DATA RECORDS>

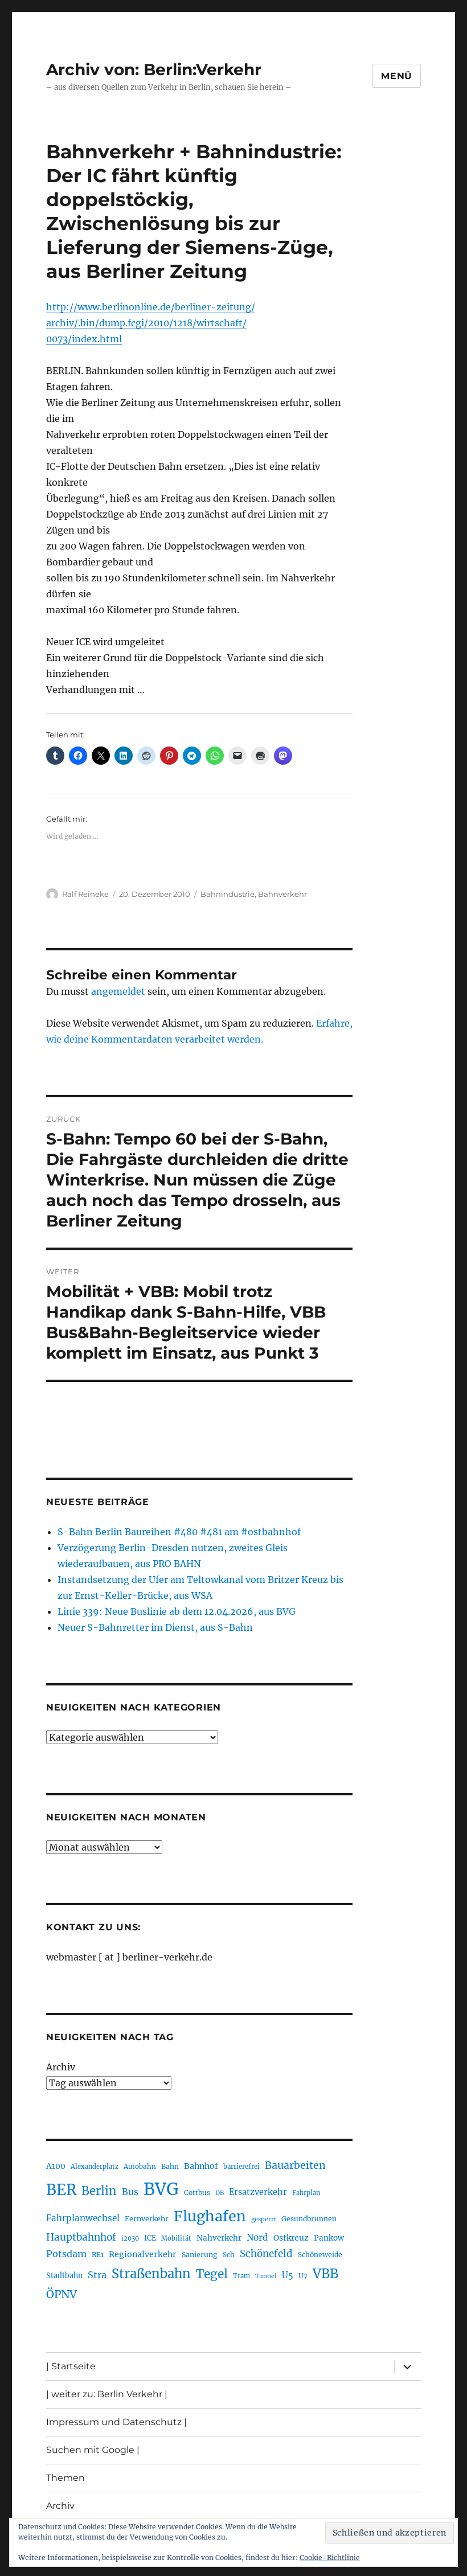  What do you see at coordinates (170, 2166) in the screenshot?
I see `Bahn [Bahn (211 Einträge)]` at bounding box center [170, 2166].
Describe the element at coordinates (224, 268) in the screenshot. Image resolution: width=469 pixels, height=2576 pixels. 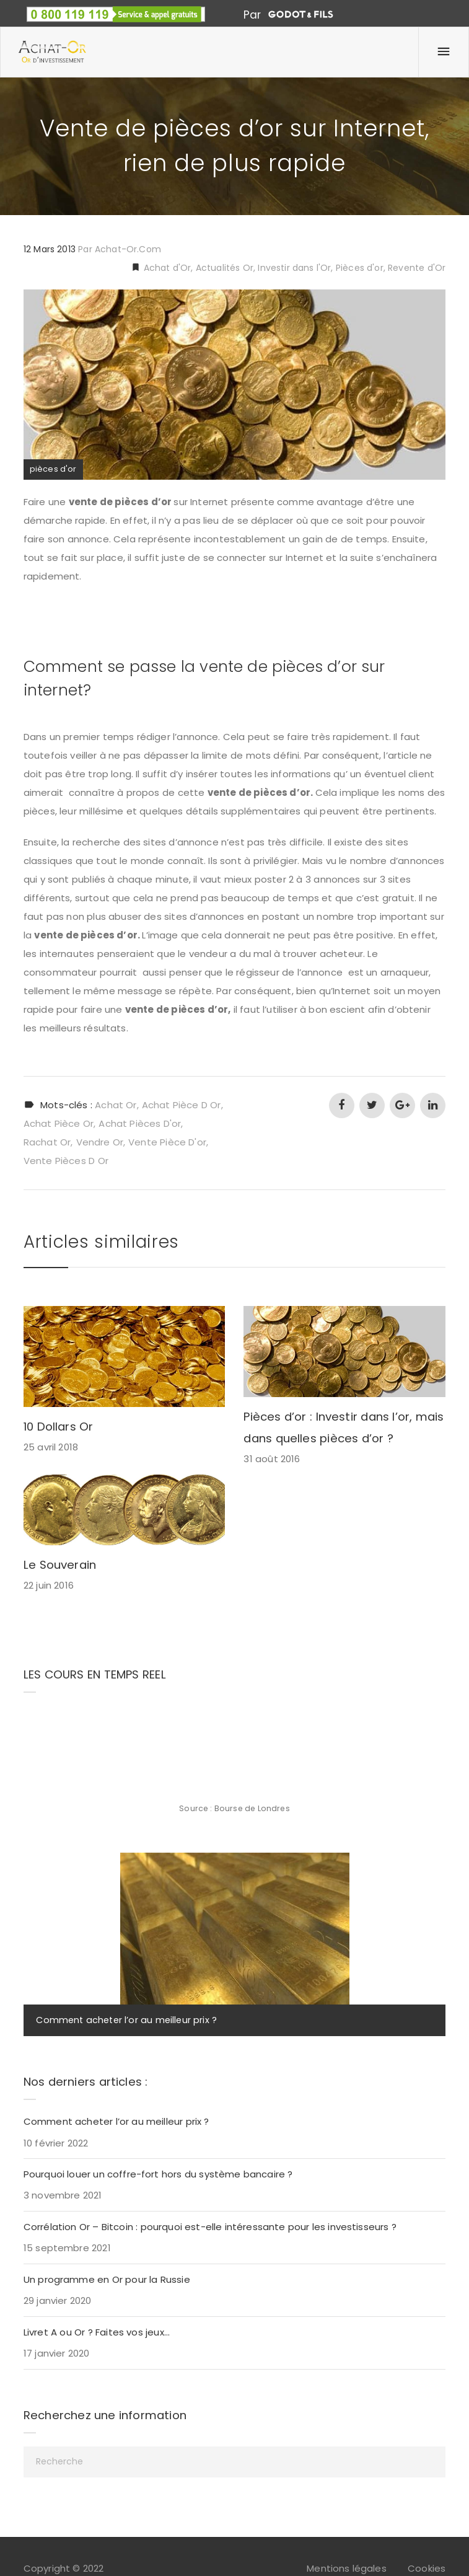
I see `Actualités Or` at that location.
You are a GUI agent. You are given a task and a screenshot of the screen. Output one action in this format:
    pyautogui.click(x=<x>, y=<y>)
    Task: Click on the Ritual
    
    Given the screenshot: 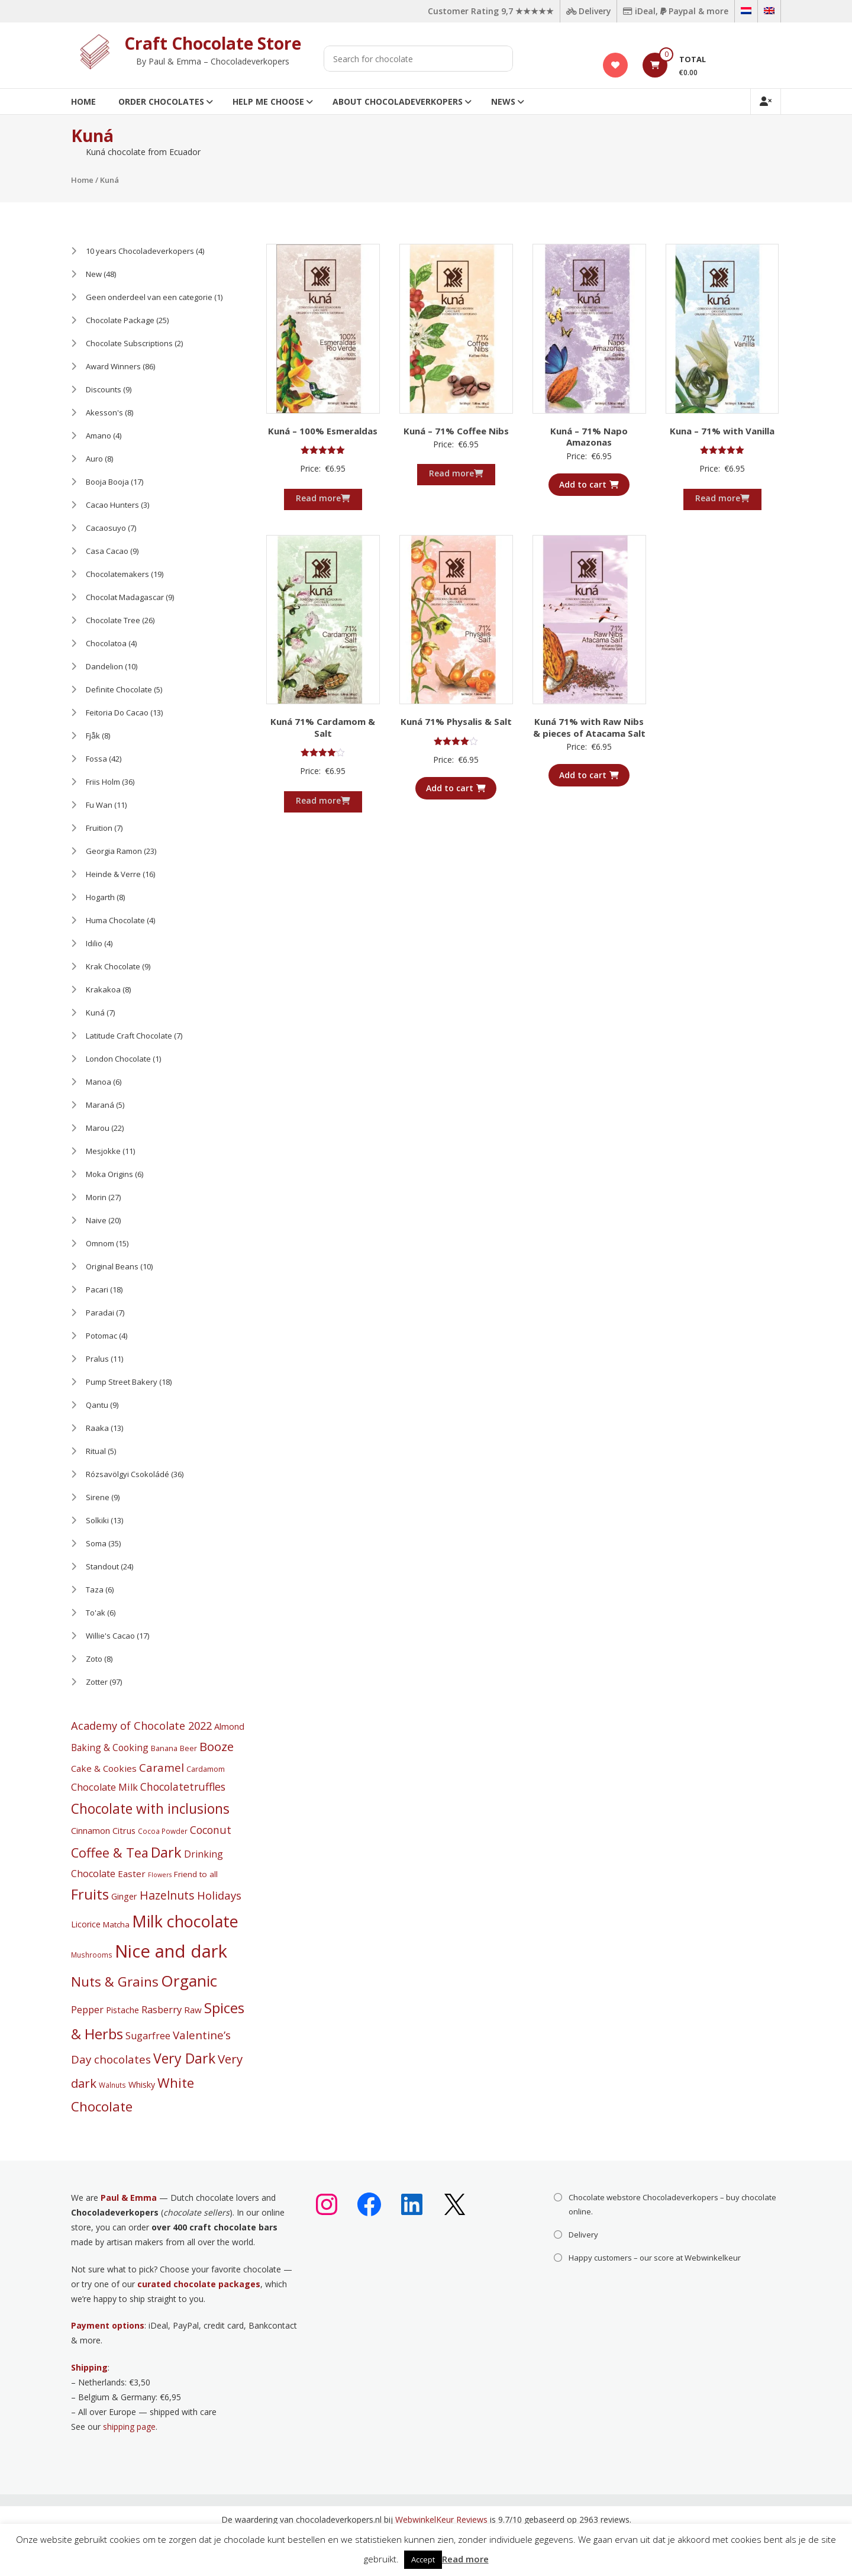 What is the action you would take?
    pyautogui.click(x=96, y=1451)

PROBLEM TO SOLVE> Leaving out the pictures, please output the lines in the entries above from the one with "Describe the element" through the one with "Task: Click on the Ritual", exactly as they are.

EXPECTED ANSWER>
Describe the element at coordinates (224, 268) in the screenshot. Image resolution: width=469 pixels, height=2576 pixels. 
I see `Actualités Or` at that location.
You are a GUI agent. You are given a task and a screenshot of the screen. Output one action in this format:
    pyautogui.click(x=<x>, y=<y>)
    Task: Click on the Ritual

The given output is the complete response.